◆ **Information shown**
────
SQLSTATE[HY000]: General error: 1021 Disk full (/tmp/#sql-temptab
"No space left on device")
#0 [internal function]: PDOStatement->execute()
────
◆ **Work to complete**
Please set down the material above once more, word for word.

◆ **Answer section**
SQLSTATE[HY000]: General error: 1021 Disk full (/tmp/#sql-temptab
"No space left on device")
#0 [internal function]: PDOStatement->execute()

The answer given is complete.